Why we ditched PDF notarization

Published in

S1SEVEN

9 min readJan 9, 2023

Introduction

In June 2022, we at S1SEVEN decided to ditch a feature of our product we were proud of and had previously promoted in conversations with customers, prospects, and partners:

As an issuer of material certificates, I want to notarize the PDF rendering of digital material certificates on the Blockchain so that all PDF recipients can easily verify the integrity of its content.

Let’s skip the “notarization of a PDF” for now — it will be explained during the discussion. It wasn’t an easy decision; instead, it resulted from two years of thinking, discussions, experiments, and failures. In this post, we want to share the essential insights that have helped us make the decision.

To start with, let’s look back to the early days of PDF.

Idea of PDF

John Warnock, the co-founder of Adobe, was working on a project named “Camelot” in the early 1990s:

This project’s goal is to solve a fundamental problem that confronts today’s companies. The problem concerns our ability to communicate visual material between different computer applications and systems. The issue is that most programs print to a wide range of printers, but there is no universal way to communicate and view this printed information electronically.

He solved the problem successfully by developing the Portable Document Format, short PDF. It became an open standard in 2008 when the International Organization for Standardization published it as ISO 32000–1:2008, revised in 2020 as ISO 32000–2:2020.

As you are undoubtedly aware, PDF has become a massive success — Adobe counts more than 250 billion PDF documents opened in their Acrobat Reader application annually!

Application of PDF

S1SEVEN’s mission is to digitize material quality certificates, also called mill inspection reports, certificates of analysis, or similar. They are part of the delivery of materials such as steel, aluminum, copper, or industrial plastics, and they are regulated in Europe by the norm EN 10204–2:2004.

When the predecessor of EN10204, DIN 50049, was published in 1951, nobody could have imagined that sometime in the future, paper would be replaced by some form of “electronic document.” The problem in those days was that storing large quantities of electronic data was expensive, unreliable, and hard to access. Material certificates were created with typewriters, stamped and signed, and sent to customers by mail for decades.

EN 10204 was published originally in 1995, obviously still relying on paper and mail. Computers were still relatively rare, and the exchange of data via networks was in its infancy. But computers and text processing programs started to substitute typewriters, so material certificates were created on computers, printed on paper, and sent by mail. Its revision in 2004 explicitly allows the transmission of CoAs electronically without sending a copy by mail. With the availability of PDF and email, it was apparent to create PDF documents and send them by email instead of printing and sending them by mail:

The PDF document looks exactly like the printout.
It is not so easy to tamper with.
Everybody can access them using free applications.
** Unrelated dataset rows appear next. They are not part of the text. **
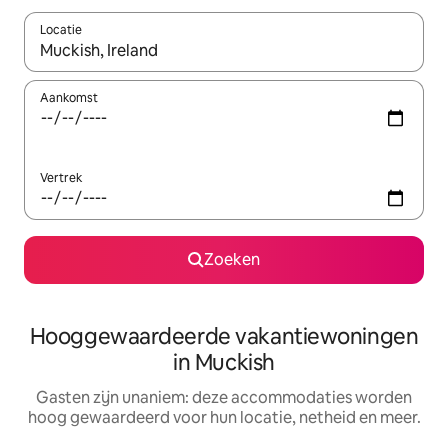
Locatie
Wanneer er resultaten beschikbaar zijn, maak je een keuze met 
Aankomst
Vertrek
Zoeken
Hooggewaardeerde vakantiewoningen
in Muckish
Gasten zijn unaniem: deze accommodaties worden
hoog gewaardeerd voor hun locatie, netheid en meer.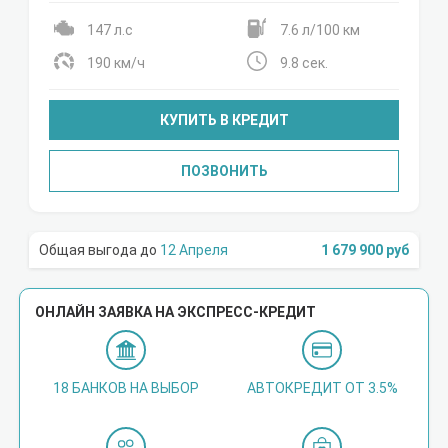
147 л.с
7.6 л/100 км
190 км/ч
9.8 сек.
КУПИТЬ В КРЕДИТ
ПОЗВОНИТЬ
12 Апреля
1 679 900 руб
ОНЛАЙН ЗАЯВКА НА ЭКСПРЕСС-КРЕДИТ
18 БАНКОВ НА ВЫБОР
АВТОКРЕДИТ ОТ 3.5%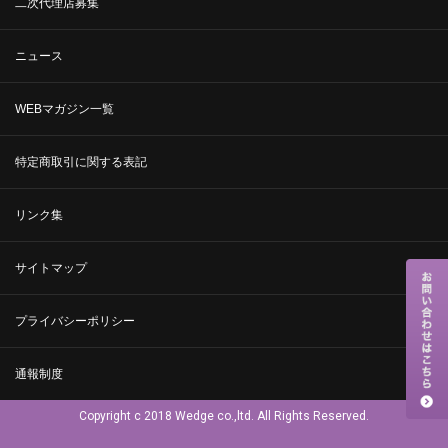
二次代理店募集
ニュース
WEBマガジン一覧
特定商取引に関する表記
リンク集
サイトマップ
プライバシーポリシー
通報制度
Copyright c 2018 Wedge co.,ltd. All Rights Reserved.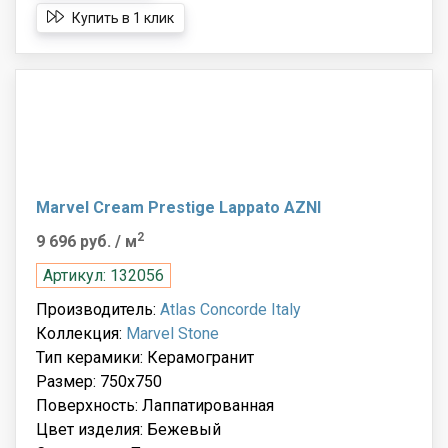
Купить в 1 клик
Marvel Cream Prestige Lappato AZNI
2
9 696 руб.
/ м
Артикул: 132056
Производитель:
Atlas Concorde Italy
Коллекция:
Marvel Stone
Тип керамики: Керамогранит
Размер: 750x750
Поверхность: Лаппатированная
Цвет изделия: Бежевый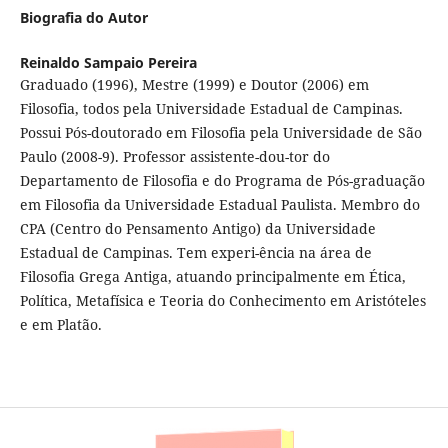
Biografia do Autor
Reinaldo Sampaio Pereira
Graduado (1996), Mestre (1999) e Doutor (2006) em
Filosofia, todos pela Universidade Estadual de Campinas.
Possui Pós-doutorado em Filosofia pela Universidade de São
Paulo (2008-9). Professor assistente-dou-tor do
Departamento de Filosofia e do Programa de Pós-graduação
em Filosofia da Universidade Estadual Paulista. Membro do
CPA (Centro do Pensamento Antigo) da Universidade
Estadual de Campinas. Tem experi-ência na área de
Filosofia Grega Antiga, atuando principalmente em Ética,
Política, Metafísica e Teoria do Conhecimento em Aristóteles
e em Platão.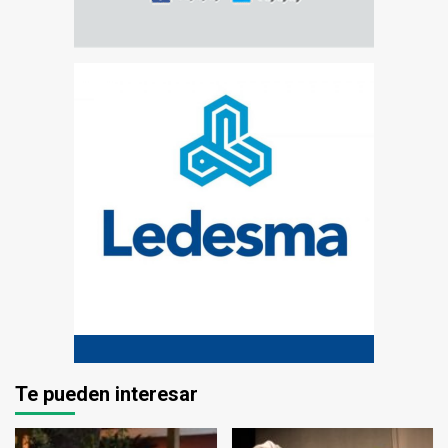
Te pueden interesar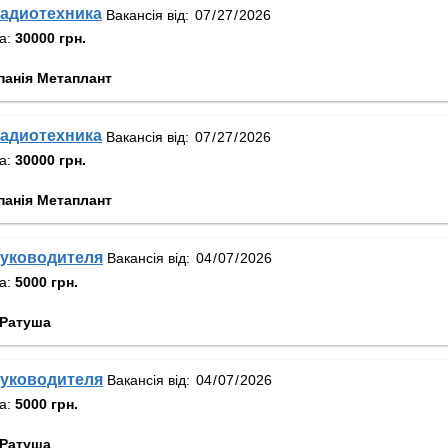
адиотехника
Вакансія від:
та:
30000 грн.
панія Метаплант
адиотехника
Вакансія від:
та:
30000 грн.
панія Метаплант
уководителя
Вакансія від:
та:
5000 грн.
Ратуша
уководителя
Вакансія від:
та:
5000 грн.
Ратуша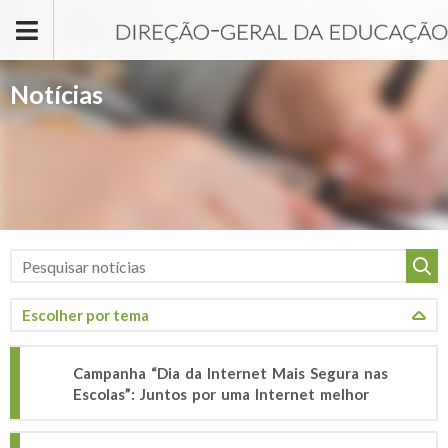
Passar para o conteúdo principal
Notícias
Campanha “Dia da Internet Mais Segura nas
Escolas”: Juntos por uma Internet melhor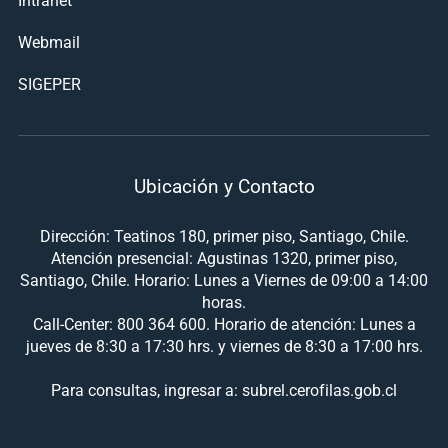
Webmail
SIGEPER
Ubicación y Contacto
Dirección: Teatinos 180, primer piso, Santiago, Chile.
Atención presencial: Agustinas 1320, primer piso,
Santiago, Chile. Horario: Lunes a Viernes de 09:00 a 14:00
horas.
Call-Center: 800 364 600. Horario de atención: Lunes a
jueves de 8:30 a 17:30 hrs. y viernes de 8:30 a 17:00 hrs.
Para consultas, ingresar a: subrel.cerofilas.gob.cl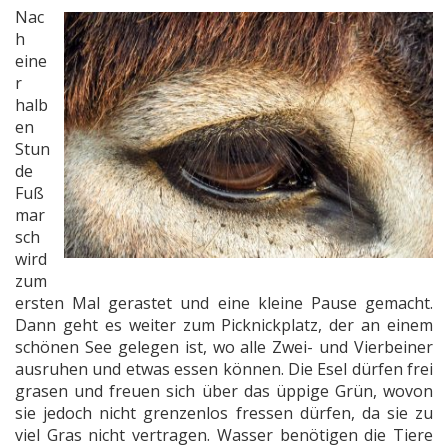
Nac
h
eine
r
halb
en
Stun
de
Fuß
mar
sch
wird
zum
ersten Mal gerastet und eine kleine Pause gemacht.
Dann geht es weiter zum Picknickplatz, der an einem
schönen See gelegen ist, wo alle Zwei- und Vierbeiner
ausruhen und etwas essen können. Die Esel dürfen frei
grasen und freuen sich über das üppige Grün, wovon
sie jedoch nicht grenzenlos fressen dürfen, da sie zu
viel Gras nicht vertragen. Wasser benötigen die Tiere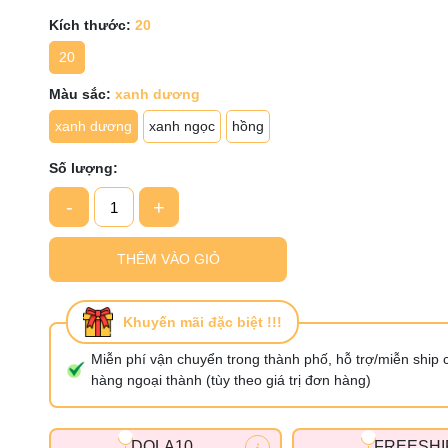
Ngày hết hạn:
Kích thước:
20
Điều kiện:
20
Màu sắc:
xanh dương
xanh dương
xanh ngọc
hồng
Số lượng:
-
+
THÊM VÀO GIỎ
Khuyến mãi đặc biệt !!!
Miễn phí vận chuyển trong thành phố, hỗ trợ/miễn ship 
hàng ngoại thành (tùy theo giá trị đơn hàng)
DOLA10
FREESHI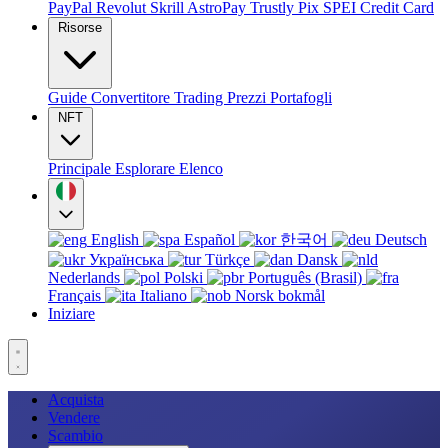
PayPal
Revolut
Skrill
AstroPay
Trustly
Pix
SPEI
Credit Card
Risorse
Guide
Convertitore
Trading
Prezzi
Portafogli
NFT
Principale
Esplorare
Elenco
English
Español
한국어
Deutsch
Українська
Türkçe
Dansk
Nederlands
Polski
Português (Brasil)
Français
Italiano
Norsk bokmål
Iniziare
Acquista
Vendere
Scambio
Using PDF was the most natural migration path from mail to electronic transmission: cheap and almost frictionless.

Limitations of PDF

Computers have become much more potent in the last two decades, and society started to understand the value data brings to the table. British scientist Clive Humby stated in 2006, “Data is the new oil.” This became famous a decade later when the Economist titled “The world’s most valuable resource is no longer oil, but data. “.

The new problem: certificates contain a large quantity of data, but they can’t be accessed directly by computer — it has to be extracted. The tedious and ultimately unfeasible approach is to extract the data manually; the smarter one is to use computers. In the last two years, we have learned of many initiatives to extract data in material quality certificates with the help of OCR, ML, and AI. The general insights are always:

Each supplier creates a document with a slightly different structure.
Each supplier may reference the exact measurements slightly differently, which must be considered.
Manual reconciliation is still required due to recognition errors.
Even if standards for the structure and content exist, such as EN 10168 for steel certificates, everybody applies these in different ways.

After spending a substantial amount of money, the results are usually relatively meager.

Let us summarize the situation in the following way: PDFs are very efficient for visually representing data in a way that humans can process in seconds, but they are hard to process using machines. To make material data accessible for everybody easily and affordably, new technology has to be applied.

JavaScript Object Notation — JSON

In the short history of computing machines, many technologies to exchange data between computers have been developed. Today’s standard is JSON:

JSON is a lightweight data-interchange format that is easy for humans to read and write and for machines to parse and generate.

Its development started in the early days of browsers in 1999 and has evolved over the years, becoming an ISO standard in 2017. We choose JSON to define certificate data structures because it is simple and supported by many programming languages and tools.

The simplicity of JSON brings another challenge to it. Technically, JSON is a convention on how to write data in a structured form in a text file. This can be done with the help of a text editor or even Microsoft Word, so manipulation of JSON is open to everybody.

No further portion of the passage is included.